Am I a Songbird, a Crow, or Silent?

What kind of bird am I? Do I sing with the rest of the choir when the sun is shining but keep my beak clamped shut when my life is overcast? Worse yet, do I sit on my tree-top and squalk at those around me like a crow no matter how my surroundings appear?

I look forward to walking out the door of my apartment each morning. Not only am I escaping my tiny box of a home that I share with my 110 plus pound great dane and way-too-fat cat, I also enjoy the morning choir of songbirds that I am almost always blessed to listen to as I walk to my car each day. The chirping and singing is so cheerful it can brighten even the darkest of my moods as I make that short treck to the parking lot.

This morning as I was getting ready for work, I glanced out the window and found the skies to be overcast and dreary. I continued getting ready without noticing that my good mood was starting to cloud over with the skies. Though my life is really blessed and I have been very happy lately, I was allowing the blah-ness of the day to affect me without realizing it. When I had completed my morning routine, I grabbed my purse, lunch and keys and headed for my car. My thoughts were consumed by my schedule for the day and shadowed over by the clouds overhead, but about ten feet out my apartment door I heard something that stopped me in my tracks.

Despite the cloudy, dreary-looking skies, I could hear birds singing. I didn’t hear as many voices in the choir as on a sunny day, but that didn’t effect the beauty of their song. I forgot about my to-do list. I forgot about the clouds hiding the sun. I remembered just how blessed I am. I remembered how happy I am. Then I had a random thought. What kind of bird am I?

Do I sing with the rest of the choir when the sun is shining but keep my beak clamped shut when my life is overcast? Worse yet, do I sit on my tree-top and squalk at those around me like a crow no matter how my surroundings appear? I would love to say I continue my song even when I can’t feel the warmth of the sun’s rays on me, but I know I fail at this more often than not. These random thoughts reminded me of the Apostle Paul when he said, “I know what it is to be in need, and I know what it is to have plenty. I have learned the secret of being content in any situation, whether well fed or hungry, whether living in plenty or in want (Philippians 4:12, NIV).”

Am I content with my life so that I can sing my way through sunshine, clouds or rain? Am I content with my life so that I can lift some else’s spirit through the clouds or rain? I should sing despite the dark days. The Holy Spirit should be able to use me to lift the spirit of others on the overcast days we share. I should be a songbird no matter the skies.

Writing a Beautiful Picture

Most of the things I write of are tied in some way to personal experiences I have had in my own life.  I usually try to help my readers form visual stories in their minds and follow that story with some moral lesson I have learned.  Today will be different.

Today I am the reader and I have formed a visual story in my own mind like no story my readers could ever contrive from my simple words.  I ask you to read along with me and share this beautiful vision with me.

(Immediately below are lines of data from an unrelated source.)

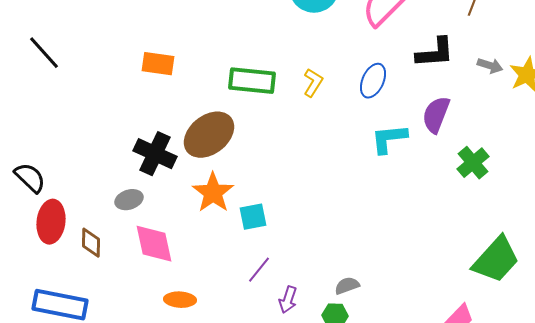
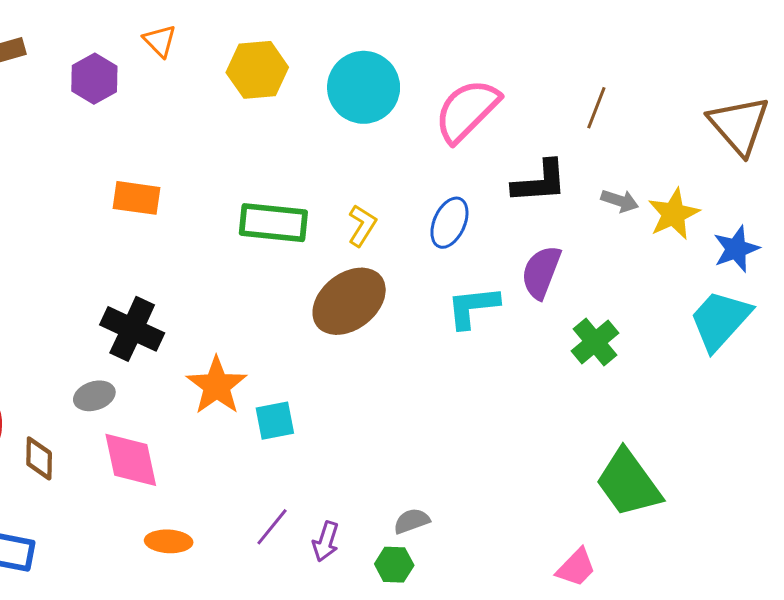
brown ellipse: (209, 135) -> (349, 301), moved
green trapezoid: (496, 260) -> (628, 483), turned 102
purple line: (259, 270) -> (272, 527), moved

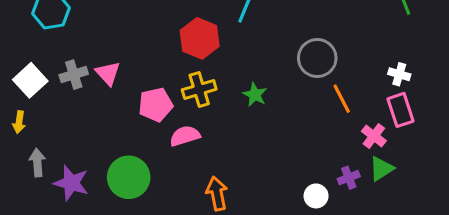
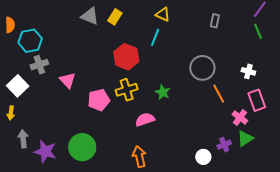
white cross: (399, 74) -> (248, 71), moved
gray cross: (74, 75) -> (39, 65), moved
pink semicircle: (185, 136) -> (145, 119), moved

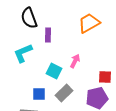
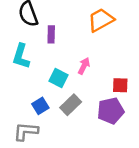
cyan L-shape: (23, 53) -> (21, 56), turned -50
blue square: (39, 94) -> (40, 106), turned -32

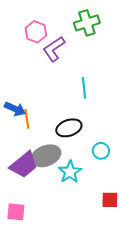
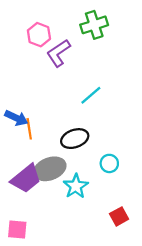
cyan line: (84, 88) -> (91, 95), turned 55
red square: (110, 200) -> (119, 216), turned -30

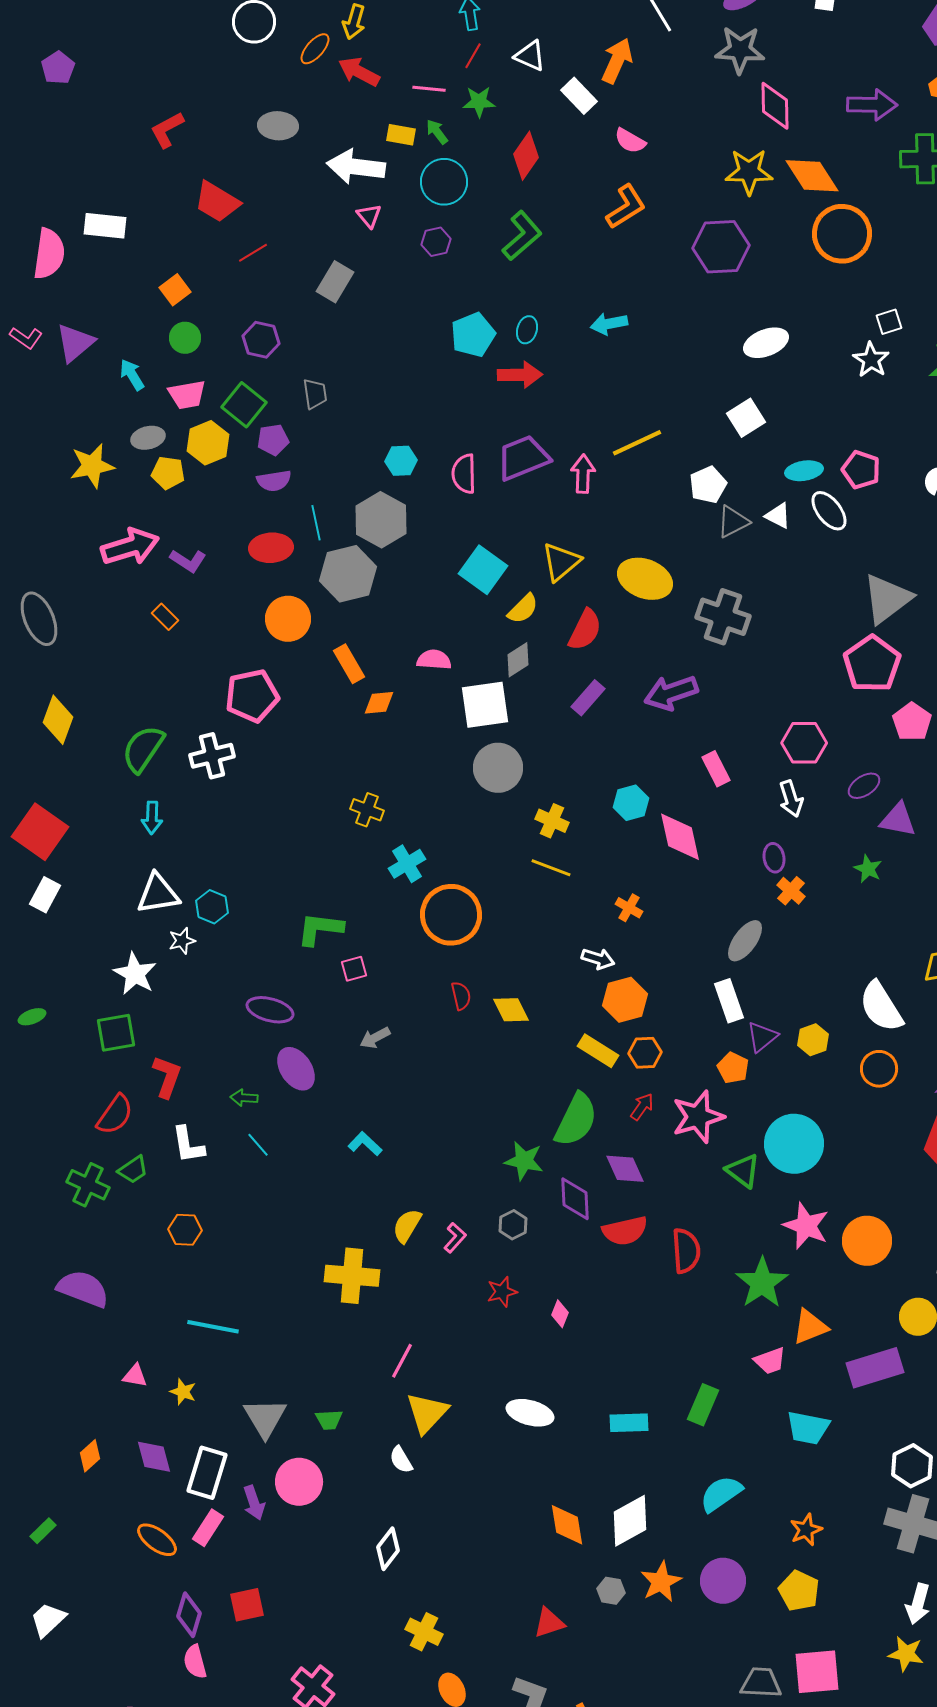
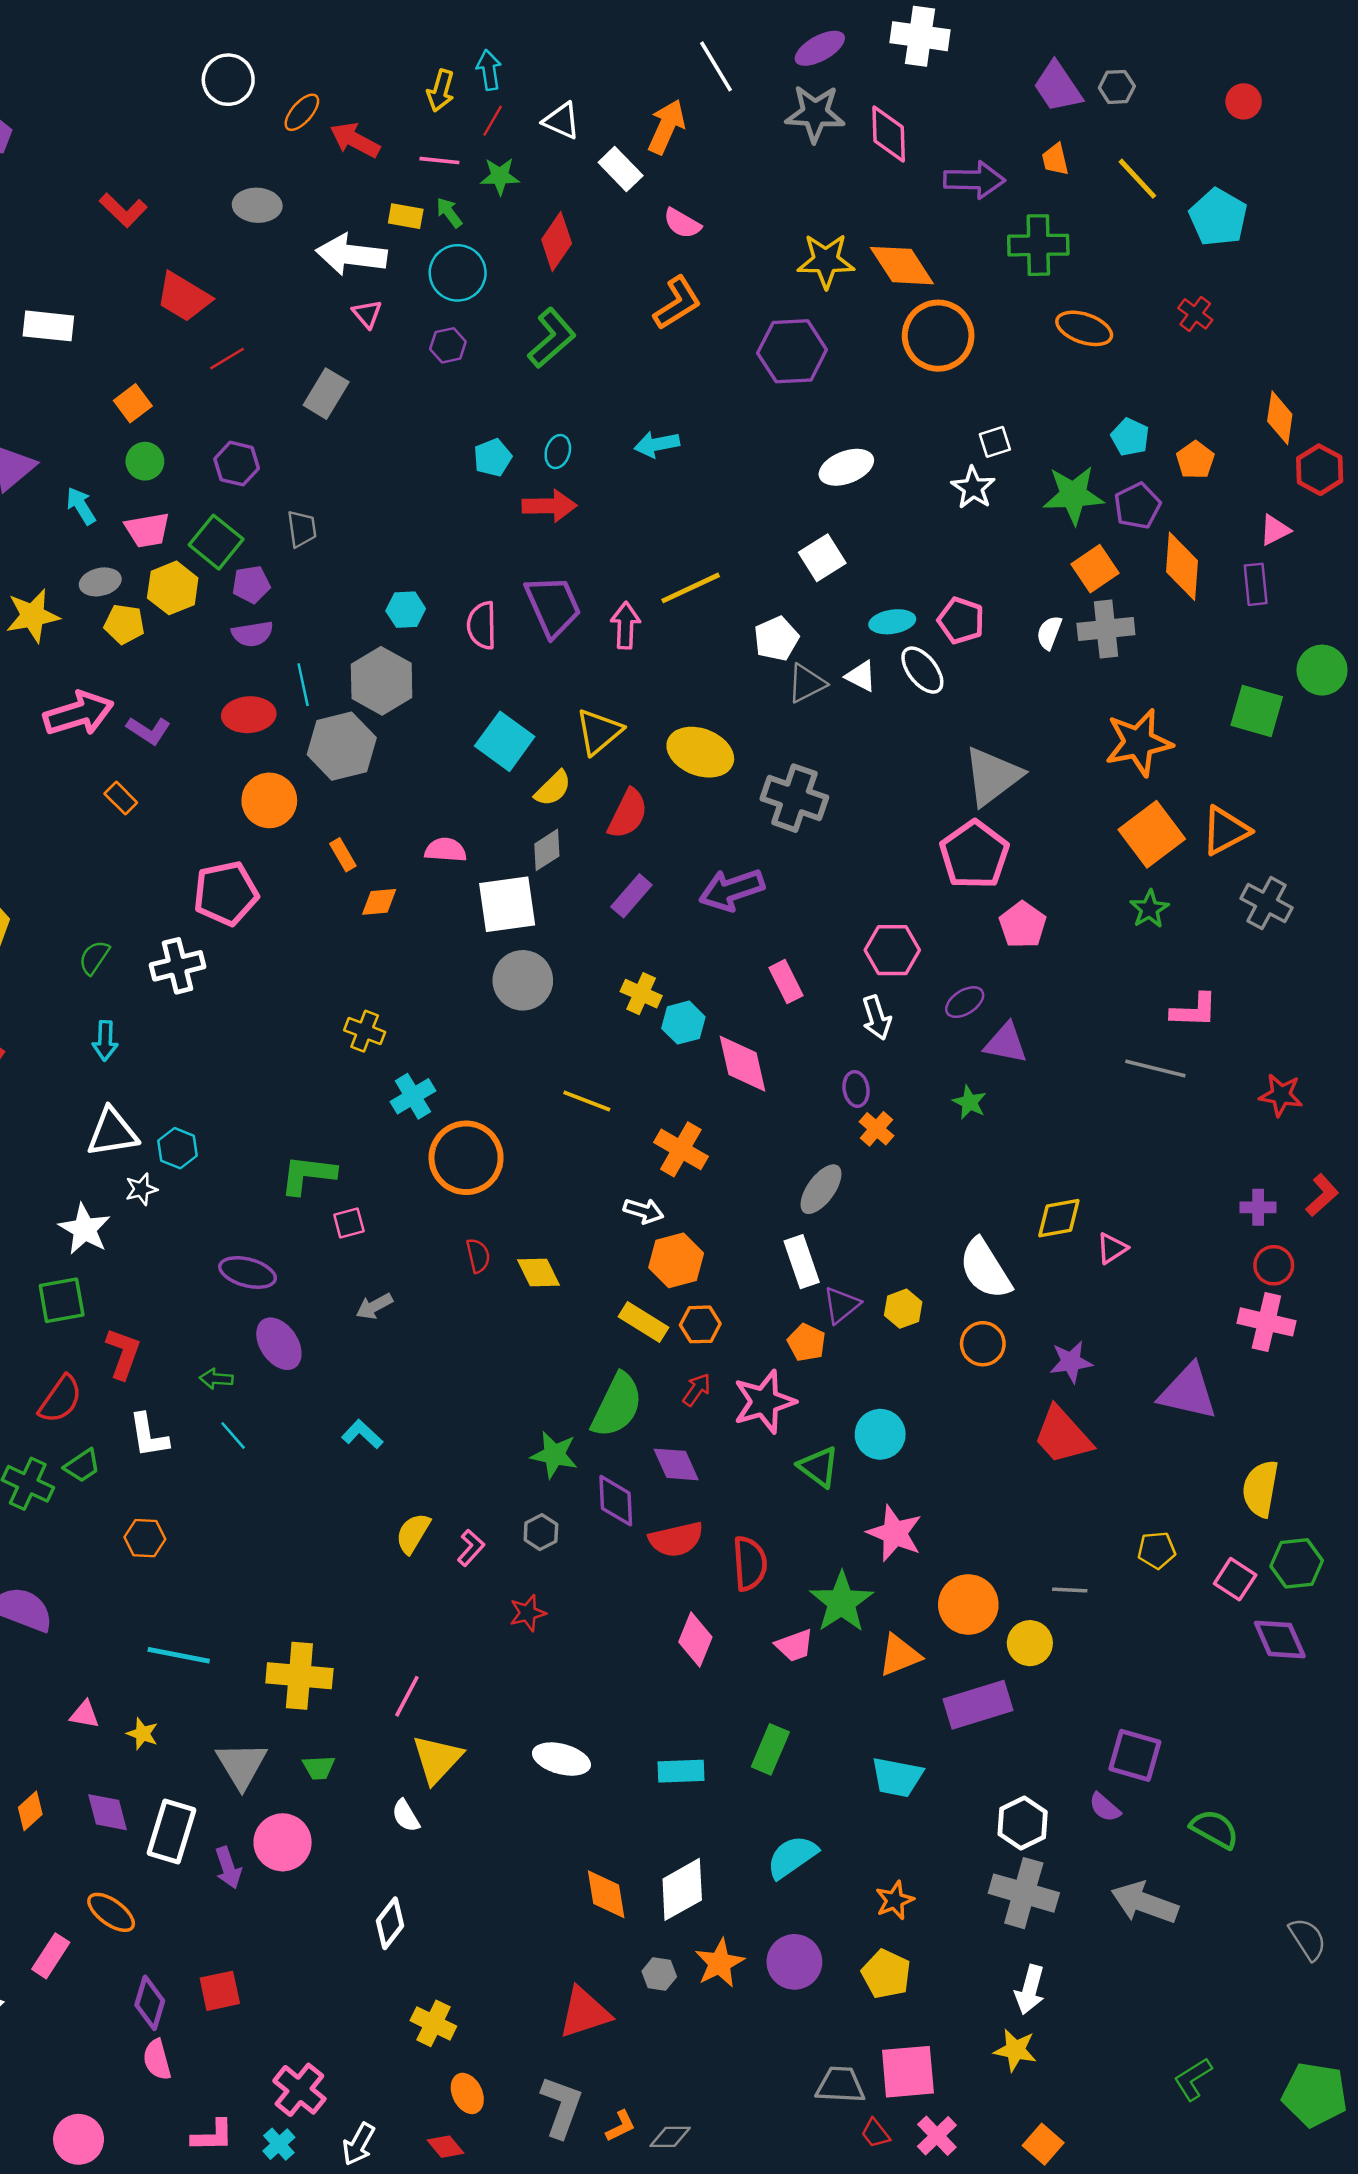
yellow arrow: (354, 22) -> (441, 91), moved
pink diamond: (775, 106) -> (889, 134), moved
red L-shape: (167, 130) -> (123, 210), turned -108
cyan pentagon: (473, 335) -> (493, 458), size x0.7
purple trapezoid: (523, 458) -> (553, 606), turned 88
orange rectangle: (349, 664) -> (343, 855), size x0.7
green semicircle: (143, 749) -> (94, 957), size x0.6
yellow cross: (552, 821) -> (641, 994), moved
orange cross: (629, 908) -> (681, 1149), size x1.6
cyan circle: (794, 1144) -> (880, 1434), size x0.7
orange circle: (867, 1241) -> (968, 1604), moved
yellow cross: (352, 1276) -> (299, 1676), moved
pink diamond: (560, 1314) -> (695, 1640), moved, size x1.6
pink trapezoid: (770, 1361) -> (794, 1646), moved
pink rectangle: (208, 1528) -> (51, 1956), moved
red triangle: (549, 1623) -> (584, 2013), size x1.4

“Where is the road to the home of light?  Do you know where darkness lives, so you can lead it back to its border?  Are you familiar with the paths to its home?…

“Have you entered the place where the snow is stored?  Or have you seen the storehouses of hail, which I hold in reserve for times of trouble, for the day of warfare and battle?

“What road leads to the place where light is dispersed?  Where is the source of the east wind that spreads across the earth?  Who cuts a channel for the flooding rain or clears the way for lightning, to bring rain on an uninhabited land, on a desert with no human life, to satisfy the parched wasteland and cause the grass to sprout?

“Does the rain have a father?  Who fathered the drops of dew?  Whose womb did the ice come from?  Who gave birth to the frost of heaven when water becomes as hard as stone, and the surface of the watery depths is frozen?…

“Who put wisdom in the heart or gave the mind understanding?  Who has the wisdom to number the clouds? Or who can tilt the water jars of heaven when the dust hardens like cast metal and the clods of dirt stick together?…”

I don’t know if you are able to see the amazing things I see when I read these words.  I don’t know how to even describe the images I visualize as I ponder in complete awe the words God is speaking in this writing.  For now I will simply end by quoting Job’s response to God’s words because I couldn’t say it any better than he did. “Then Job answered the Lord:  ‘I am so insignificant.  How can I answer You?  I place my hand over my mouth.  I have spoken once, and I will not reply twice, but now I can add nothing.'”

Guthrie, George H. “Job 38-40.” Reading God’s Story: A Chronological Daily Bible. Nashville, TN: Holman Bible Pub., 2011. N. pag. Print.